Bug 205076

Summary: kernel oops at make_class_name during udev initialization
Product: [Fedora] Fedora Reporter: Christian Nolte <ch.nolte>
Component: kernelAssignee: Dave Jones <davej>
Status: CLOSED ERRATA QA Contact: Brian Brock <bbrock>
Severity: medium Docs Contact:
Priority: medium    
Version: 5CC: pfrields, wtogami
Target Milestone: ---   
Target Release: ---   
Hardware: All   
OS: Linux   
Whiteboard:
Fixed In Version: Doc Type: Bug Fix
Doc Text:
Story Points: ---
Clone Of: Environment:
Last Closed: 2006-10-21 05:52:37 UTC Type: ---
Regression: --- Mount Type: ---
Documentation: --- CRM:
Verified Versions: Category: ---
oVirt Team: --- RHEL 7.3 requirements from Atomic Host:
Cloudforms Team: --- Target Upstream Version:
Embargoed:
Attachments:
Description Flags
patch against libata (2174) none

Description Christian Nolte 2006-09-03 20:54:24 UTC
Description of problem:

I did a BIOS update on my ASUS M2N-SLI DELUXE ACPI BIOS Revision 0201 to
Revision 0307 today and went through some kind of hell. After the BIOS update
the ACPI-Table was screwed up which gave me a kernel-panic (IO-APIC + timer
doesn't work) on the installed 2.6.17-1.2174_FC5smp kernel. A reboot with
'noapic' resolved this issue. As I also had trouble with my SIL680 IDE
controller, I decided to remove the card from the system. After restarting the
system I got the following kernel-oops (which I wrote down as I have no second
PC to debug):

---
Starting udev: BUG: unable to handle kernel NULL pointer dereference at virtual
address 000000
printing eip:
 *pde = 3701c001
Oops : 0000 [#1]
SMP
last sysfs file: /class/input/input0/event0/dev

Modules linked in: sata_nv libata scsi_mod snd soundcore snd_page_alloc
dm_snapshot dm_zero dm_mirror dm_mod ext3 jbd

CPU: 1
EIP: 0060:[<c05507e0>]  Not tainted VLI
EFLAGS: 00010206      (2.6.17-1.2174_FC5smp#1)
EIP is at make_class_name+0x29/0x88
eax: 00000000  ebx: ffffffff exc: ffffffff edx: 00000009
esi: f88f28fc  edi: 00000000 ebp: 00000000 esp: c215ad48
ds: 007b   es: 007b   ss:0068

Process modprobe (pid:405, threadinfo=x215a000 task=c2198bb0)

Stack: [...]

Call Trace
   class_device_del+0x91/0x14b  class_device_unregister+0x8/0x18 [libata]
   scsi_remove_host [scsi_mod]  ata_host_remove [libata]
   ata_device_add [libata]      nv_init_one [sata_nv]
   __driver_attach              pci_device_probe
   driver_probe_device          __driver_attach
   bus_for_each_dev             driver_attach
   __driver_attach              bus_add_driver
   __pci_register_driver        sys_init_module
   ata_port_start [libata]      vfs_read
   sysenter_past_esp

Code: [...]
EIP: [<c05507e0>] make_class_name+0x29/0x88  SS: ESP  0068:x21ad48
---

After a few reboots without further luck, I booted the non-smp kernel
2.6.17-1.2174_FC5 and to my surprise no error occured. The system was stable
again, but without effect on the smp kernel, which did not work anymore (the
same oops over and over). The next thing I did was to reinsert the SIL680
IDE-controller, which was a stupid idea because now even the non-smp kernel
stopped working with a similar oops (for which I did not have had the patience
to write it down). Even the removal of the controller did not solve anything.
The system was unusable. Using a rescue disk I tried the older kernel-version
2.6.16-1.2133_FC5smp with no luck and the same problem. 

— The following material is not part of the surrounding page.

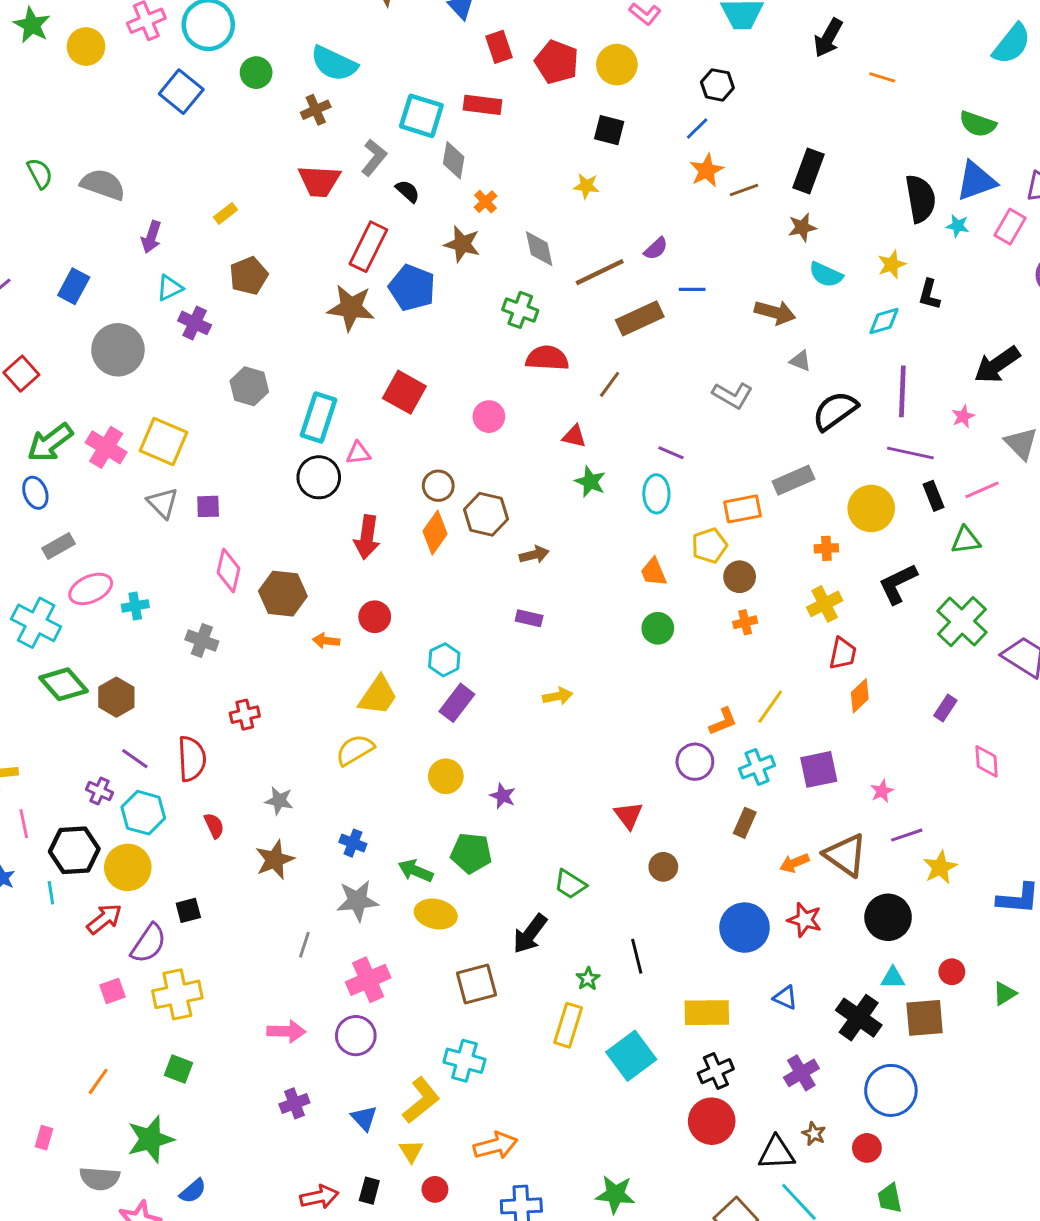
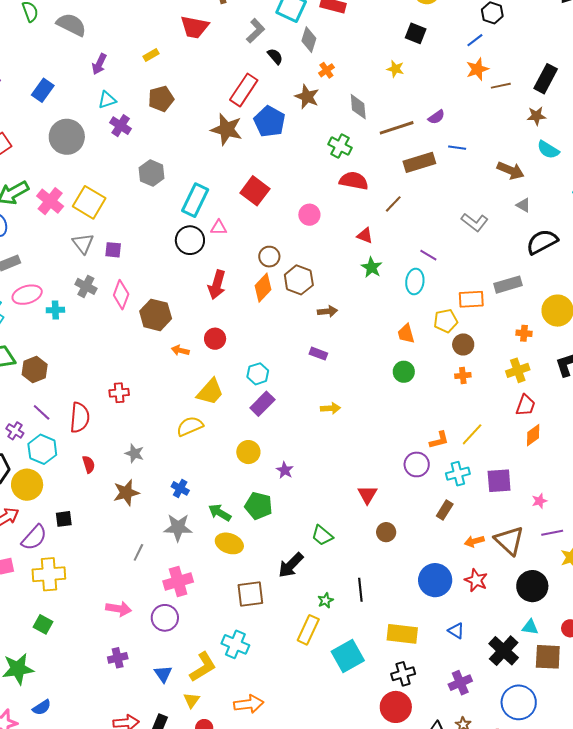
red trapezoid: (319, 181) -> (194, 27), moved
gray cross: (202, 641) -> (86, 286), moved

The last thing I did was to install kernel 2.6.17-1.2611.fc6 which solved the
problem for me. This kernel has some other issues but at least it runs. Perhaps
reinitializing udev somehow would work around this problem, but I do not know
how to do this.

Unfortunately I have not much time at hand, so that I could find out which patch
solves the problem. 

Version-Release number of selected component (if applicable):

I tested this with the following kernels:

2.6.17-1.2174_FC5[smp]
2.6.16-1.2133_FC5[smp]

udev-084-13.fc5.2

Comment 1 David Lawrence 2006-09-05 15:58:55 UTC
Changing to proper owner, kernel-maint.

Comment 2 Christian Nolte 2006-09-05 20:33:58 UTC
I have diffed the changelog of the current development kernel-2.6.17-1.2611.fc6
with kernel-2.6.17-1.2174_FC5 and stumbled upon the libata-device_add patch (see
http://www.redhat.com/archives/fedora-cvs-commits/2006-August/msg00076.html)
which I have tried today against 2.6.17-1.2174_FC5 with no success and the same
oops.

I will try the other PATA/SATA patches from the current development kernel.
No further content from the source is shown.